Most importantly, Gentry is a husband to his wife Megan and a father to his two sons, 10-year-old Adam and 8-year-old Ryan. And it’s because of them that Gentry says he’d still choose to play football at Ohio State all over again even if he knew how his career would unfold.

“I really would. If I was able to answer that question while knowing that I would say I end up where I'm at with my wife and our two sons, Adam and Ryan, undoubtedly yeah, because I don't want to know what my life would look like without them,” Gentry told Eleven Warriors. “My wife is my angel. She makes things so much easier on me and helps me carry a lot of the burdens that come with my injury. So having her by my side is amazing. And then to watch our two sons, who are 10 and 8 now, grow up and to kind of show them so many things that they wouldn't otherwise be exposed to.”

In the immediate aftermath of his injury, Gentry questioned whether he’d ever have the opportunity to be a husband or a father. After undergoing fusion surgery three days after the injury, the pain was so intense that Gentry wished for death.

The following morning, however, Gentry’s parents showed him an inspirational note that told him to “Never give up, no matter how much adversity you face.” The note resonated with Gentry because he wrote it himself after a woman who suffered a spinal cord injury spoke to the Ohio State football team – eight months before his own injury – and asked them to write letters of encouragement to patients at Ohio State’s Dodd Hall, the same hospital where he’d soon undergo his own rehabilitation. Gentry took that as a sign from God, and it gave him the faith he needed to persevere.

“When I reached my lowest point and I was ready to give up, I honestly thought I was going to die. Just the amount of pain that I was in, I was ready to go, I was at peace with everything,” Gentry said. “And I woke up the next morning and realized that it's not the end of the road, and so just from that standpoint onward, my faith has increased.”
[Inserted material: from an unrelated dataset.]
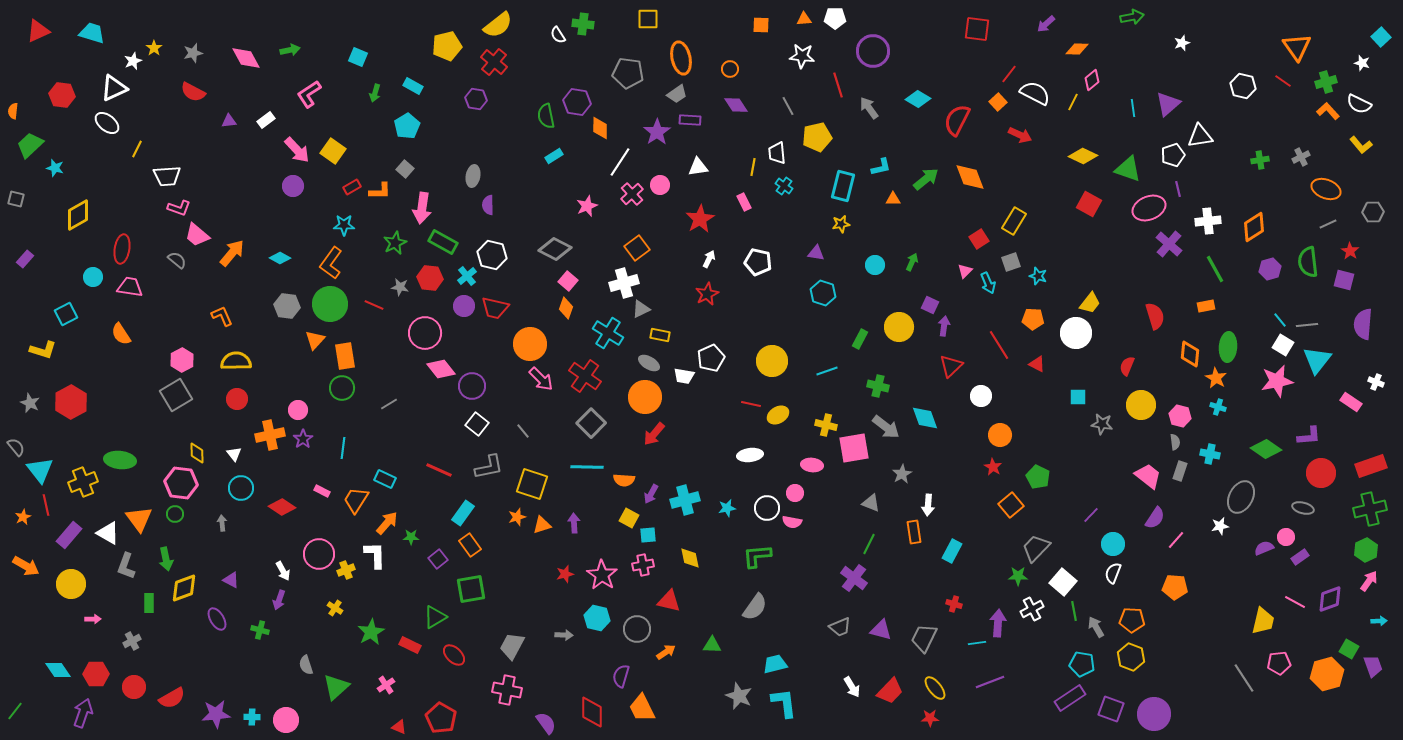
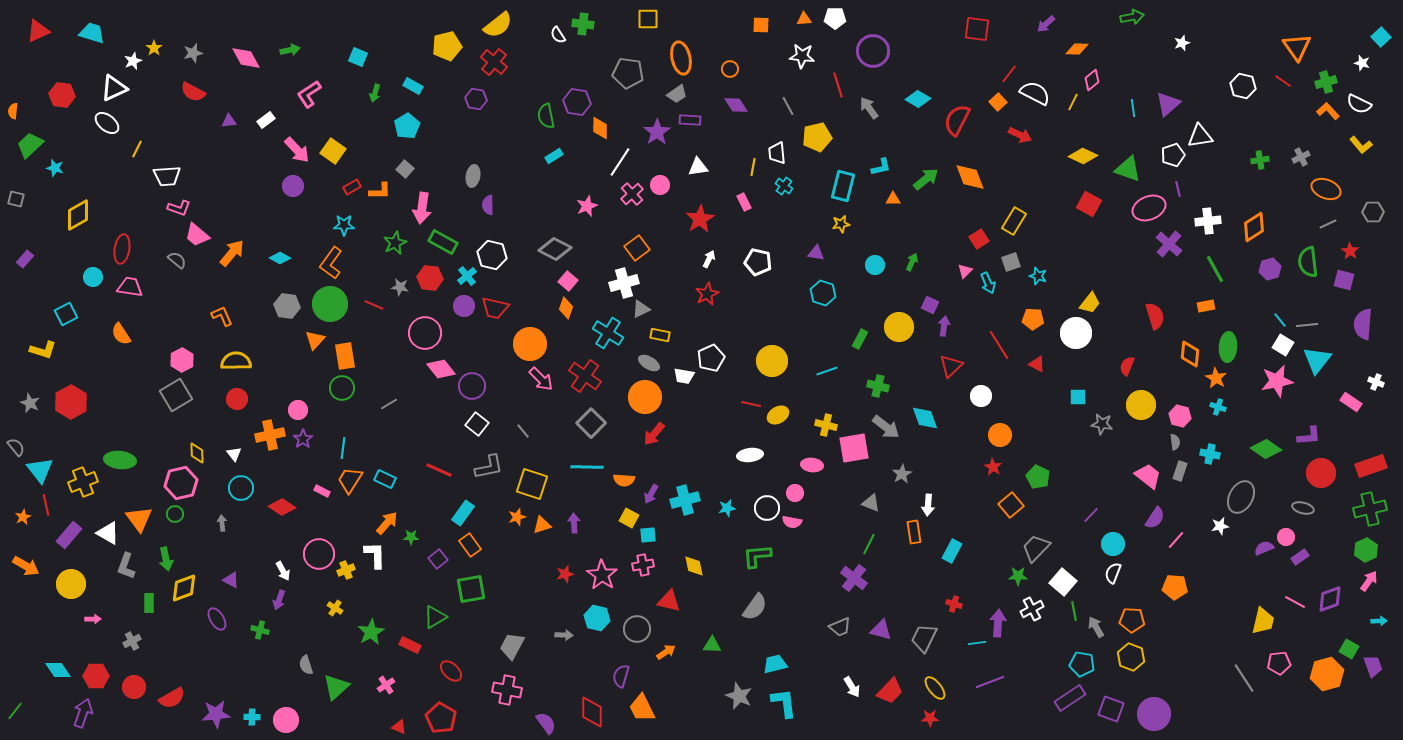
pink hexagon at (181, 483): rotated 20 degrees counterclockwise
orange trapezoid at (356, 500): moved 6 px left, 20 px up
yellow diamond at (690, 558): moved 4 px right, 8 px down
red ellipse at (454, 655): moved 3 px left, 16 px down
red hexagon at (96, 674): moved 2 px down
The coming months remained difficult for Gentry as he was told to “hurry up and wait” to see if he would regain more function in his arms and legs. But as he gradually came to accept that he would never be able to walk again or do many of the things that he loved to do before his injury, Gentry decided he didn’t want to spend the rest of his life dwelling on what he couldn’t do.

“I don't know that there was a specific point that I recall reaching that phase. But I do remember at some point coming to terms with the fact that like, OK, I obviously can't undo what happened, and I can't suddenly change my function and give myself hand movement or get up and walk or anything like that,” Gentry said. “So I think once I kind of realized like, ‘Hey, if this is what I have to work with moving forward, all I can do is make the best of it.’ Because the only alternative is to sit there and feel sorry for myself and spiral downward, and I didn't want that.”